Records contained in a dataset:
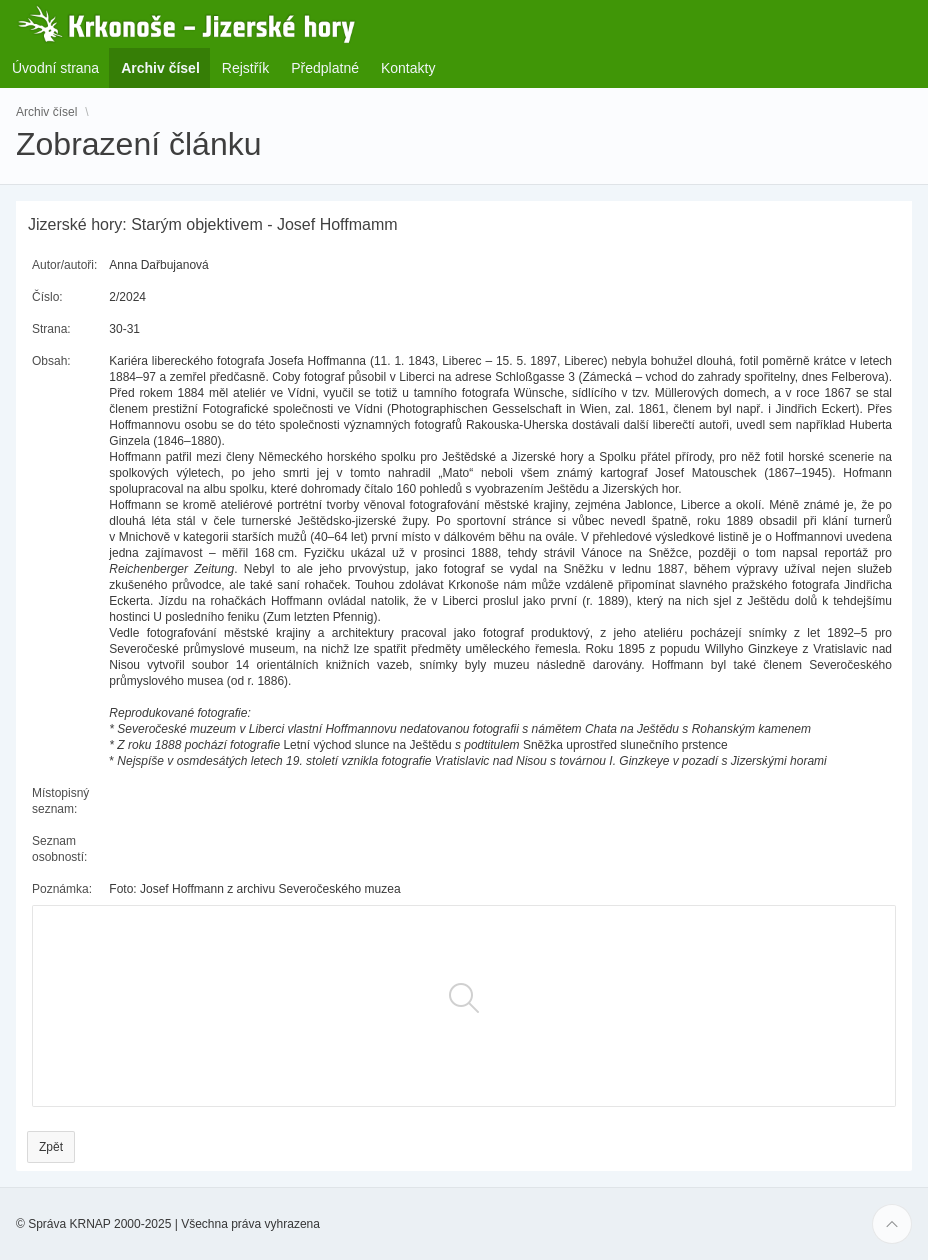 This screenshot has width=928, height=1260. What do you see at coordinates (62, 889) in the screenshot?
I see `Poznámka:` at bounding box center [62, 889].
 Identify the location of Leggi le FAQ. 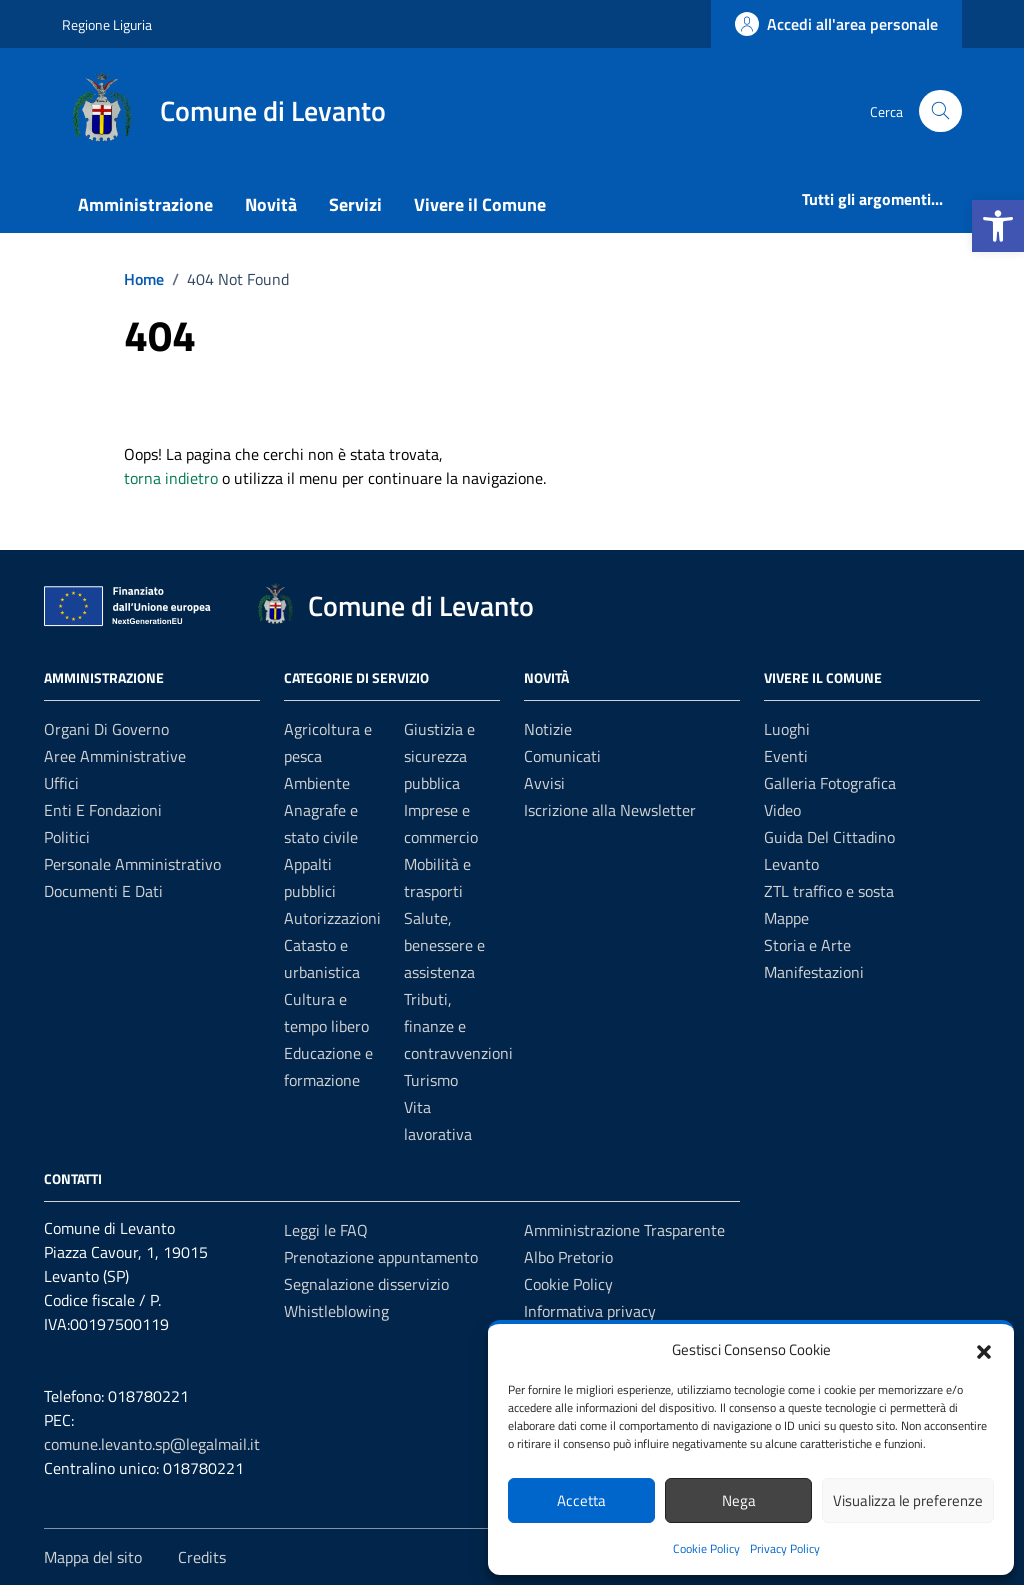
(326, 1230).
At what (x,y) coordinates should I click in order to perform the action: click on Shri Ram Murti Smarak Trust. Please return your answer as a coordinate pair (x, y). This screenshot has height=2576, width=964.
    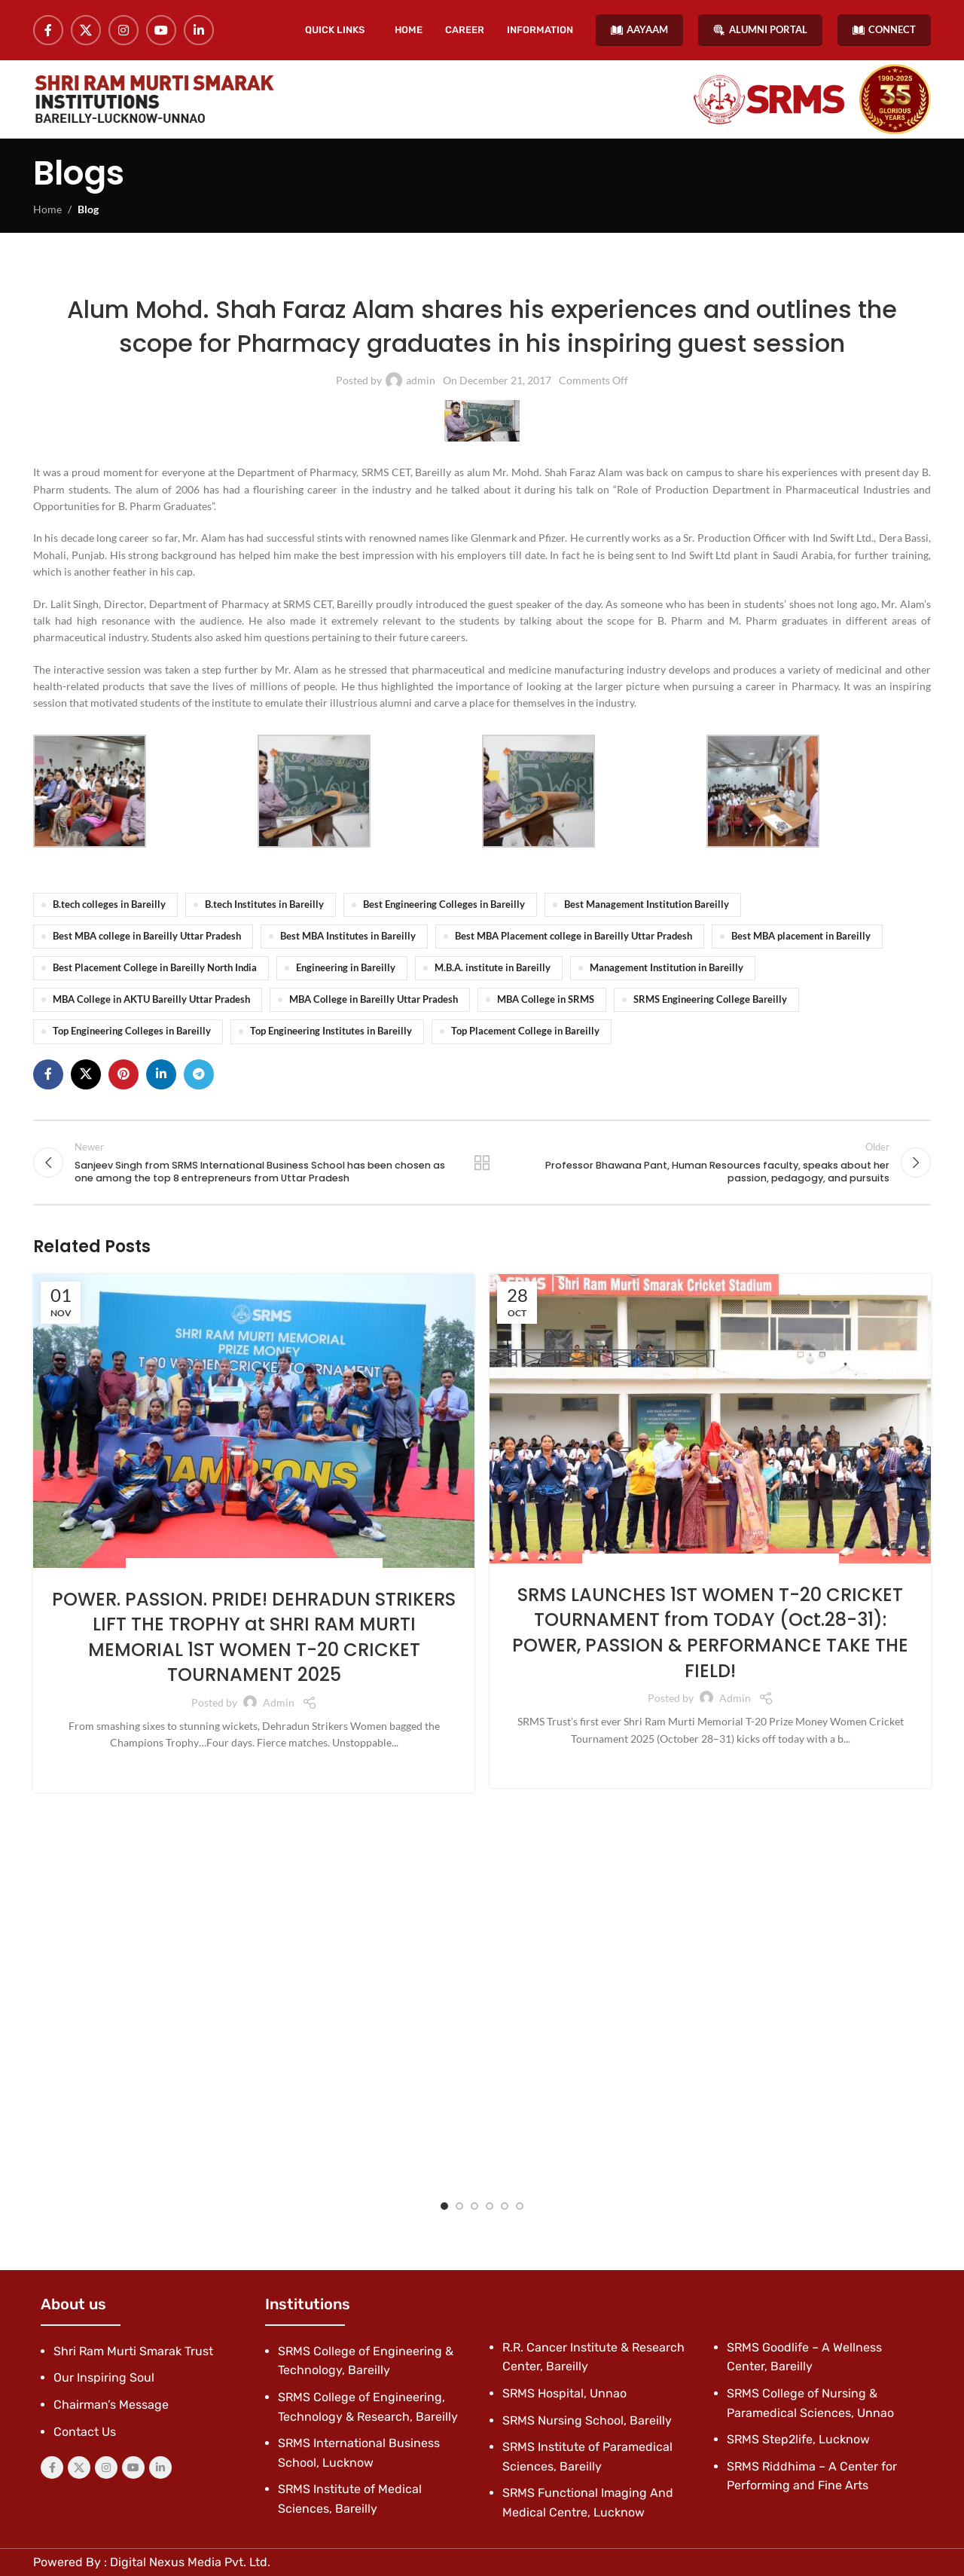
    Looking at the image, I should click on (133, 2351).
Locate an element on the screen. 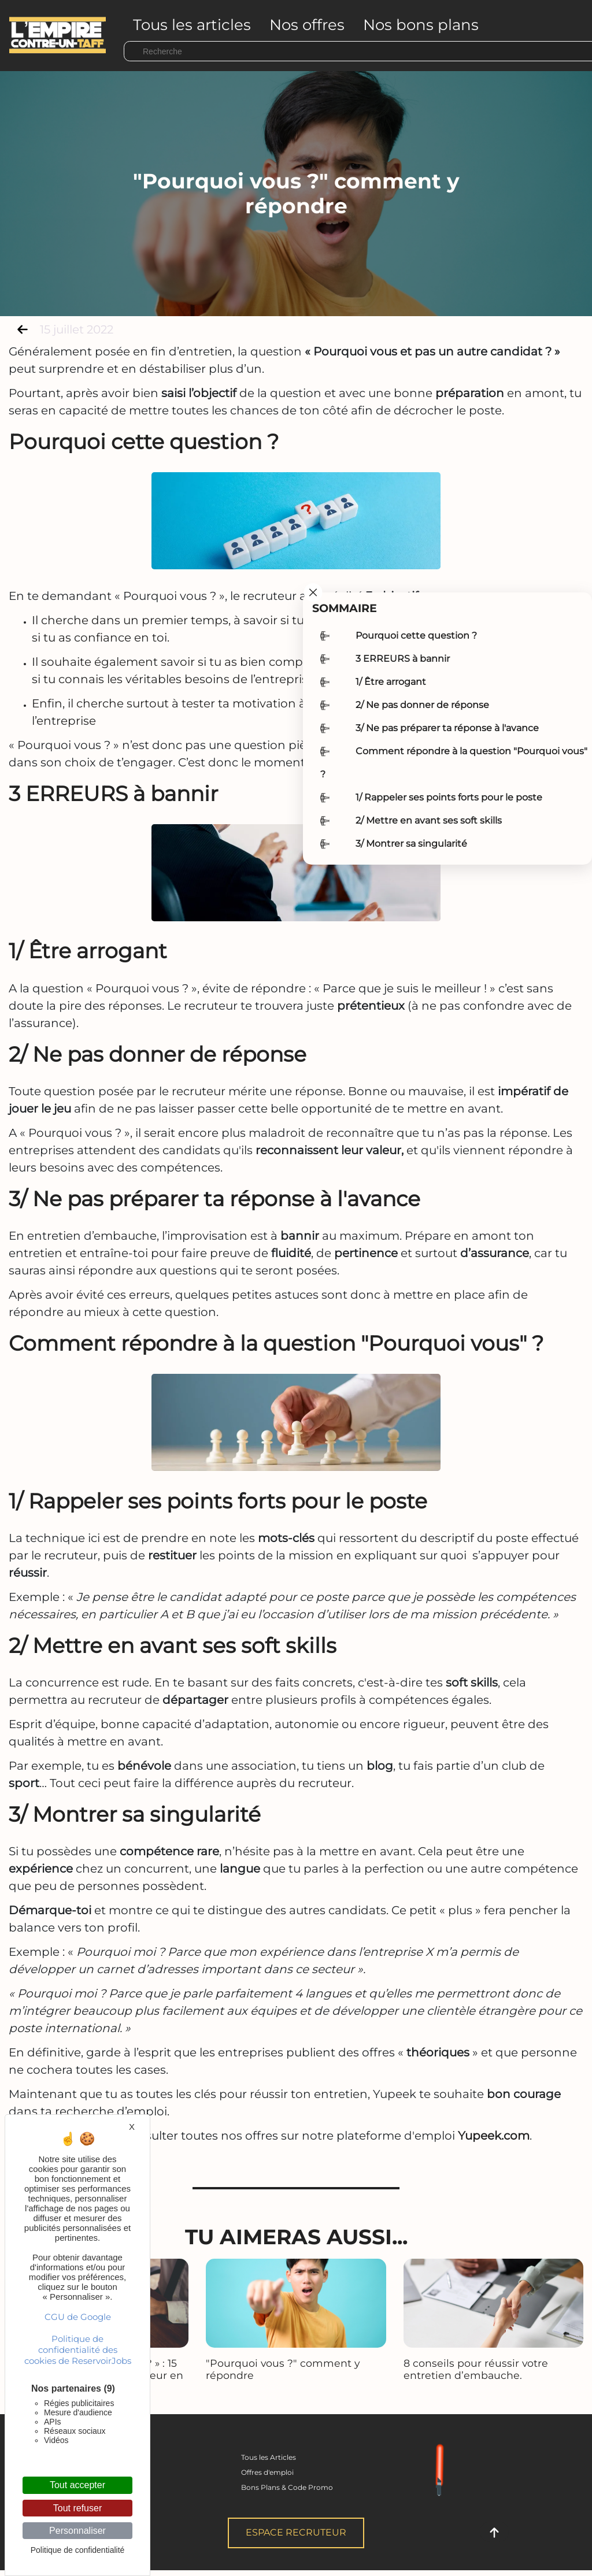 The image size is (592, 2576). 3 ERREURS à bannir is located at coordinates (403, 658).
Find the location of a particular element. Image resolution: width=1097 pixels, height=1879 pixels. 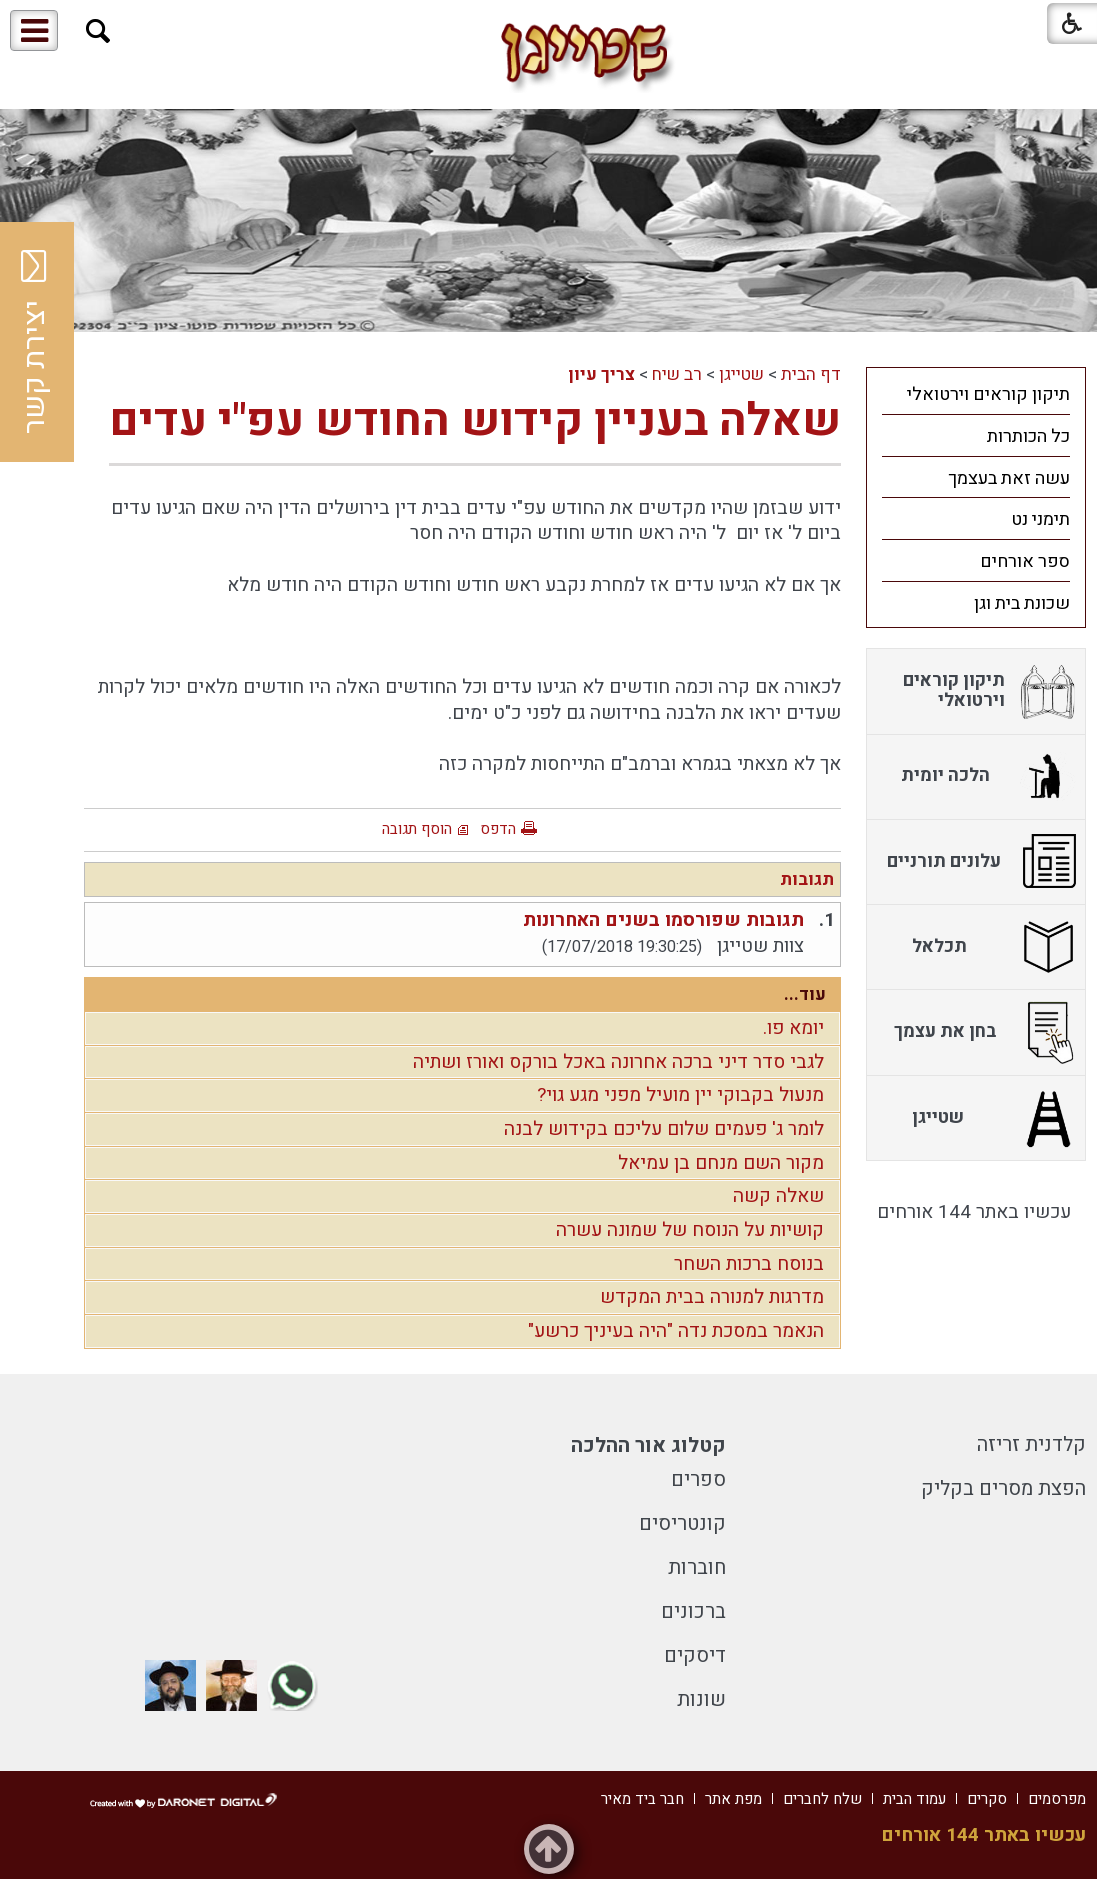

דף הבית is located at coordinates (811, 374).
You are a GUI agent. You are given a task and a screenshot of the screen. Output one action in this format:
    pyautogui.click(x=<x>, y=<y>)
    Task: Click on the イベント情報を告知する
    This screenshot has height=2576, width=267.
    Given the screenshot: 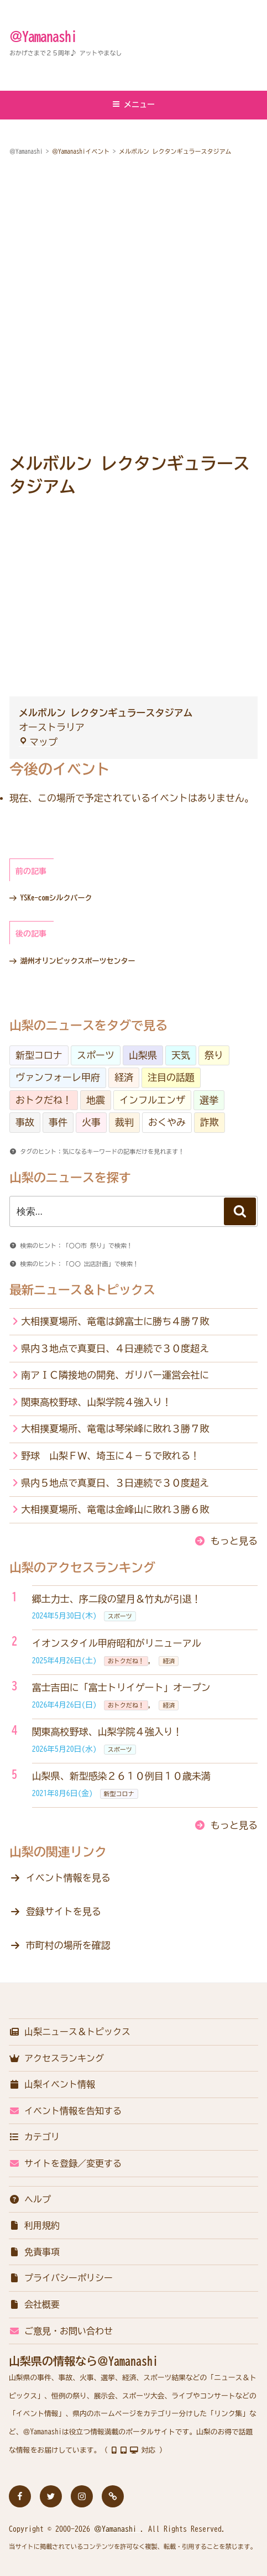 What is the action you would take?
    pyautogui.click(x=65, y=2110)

» **WHAT THE TASK REQUIRES**: After locating the line with "You are a GUI" above, return that line and every later line through the one with "This screenshot has height=2576, width=267.", word for word and with nothing else.

» **RESULT FOR THIS TASK**:
You are a GUI agent. You are given a task and a screenshot of the screen. Output one action in this format:
    pyautogui.click(x=<x>, y=<y>)
    Task: Click on the イベント情報を告知する
    This screenshot has height=2576, width=267.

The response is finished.